[Dataset entries]

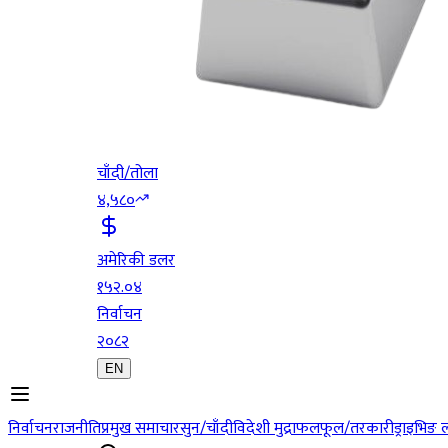
चाँदी/तोला
४,५८०
अमेरिकी डलर
१५२.०४
निर्वाचन
२०८२
EN
निर्वाचन
राजनीति
प्रमुख समाचार
सुन/चाँदी
विदेशी मुद्रा
फलफूल/तरकारी
ड्राइभिङ 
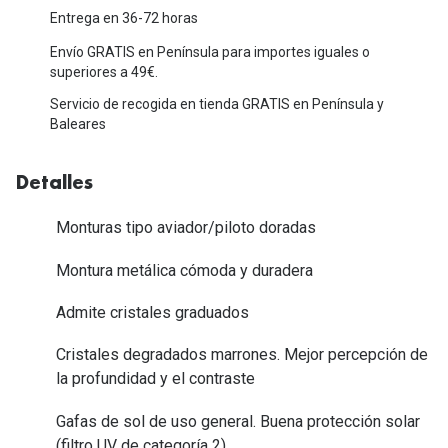
Michael Kors
Entrega en 36-72 horas
Marcas
Ver todas las marcas
Envío GRATIS en Península para importes iguales o
Eyexpert
superiores a 49€.
Formas y Colores
Acuvue
Servicio de recogida en tienda GRATIS en Península y
Baleares
Gafas de Sol Cuadradas
Air Optix
Gafas de Sol Aviador
Detalles
Biofinity
Gafas de Sol Ojo de Gato - Cat Eye
Soflens
Monturas tipo aviador/piloto doradas
Gafas de Sol Redondas
Dailies
Montura metálica cómoda y duradera
Gafas de Sol Ovaladas
Precision
Admite cristales graduados
Gafas de Sol Negras
Total 30
Cristales degradados marrones. Mejor percepción de
Gafas de Sol Transparentes
la profundidad y el contraste
Biotrue
Gafas de Sol Rojas
Gafas de sol de uso general. Buena protección solar
Promoci
(filtro UV de categoría 2).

## What to do:
An exact copy of every line above is needed, without the images.

## Expected answer:
चाँदी/तोला
४,५८०
अमेरिकी डलर
१५२.०४
निर्वाचन
२०८२
EN
निर्वाचन
राजनीति
प्रमुख समाचार
सुन/चाँदी
विदेशी मुद्रा
फलफूल/तरकारी
ड्राइभिङ 
Michael Kors
Entrega en 36-72 horas
Marcas
Ver todas las marcas
Envío GRATIS en Península para importes iguales o
Eyexpert
superiores a 49€.
Formas y Colores
Acuvue
Servicio de recogida en tienda GRATIS en Península y
Baleares
Gafas de Sol Cuadradas
Air Optix
Gafas de Sol Aviador
Detalles
Biofinity
Gafas de Sol Ojo de Gato - Cat Eye
Soflens
Monturas tipo aviador/piloto doradas
Gafas de Sol Redondas
Dailies
Montura metálica cómoda y duradera
Gafas de Sol Ovaladas
Precision
Admite cristales graduados
Gafas de Sol Negras
Total 30
Cristales degradados marrones. Mejor percepción de
Gafas de Sol Transparentes
la profundidad y el contraste
Biotrue
Gafas de Sol Rojas
Gafas de sol de uso general. Buena protección solar
Promoci
(filtro UV de categoría 2).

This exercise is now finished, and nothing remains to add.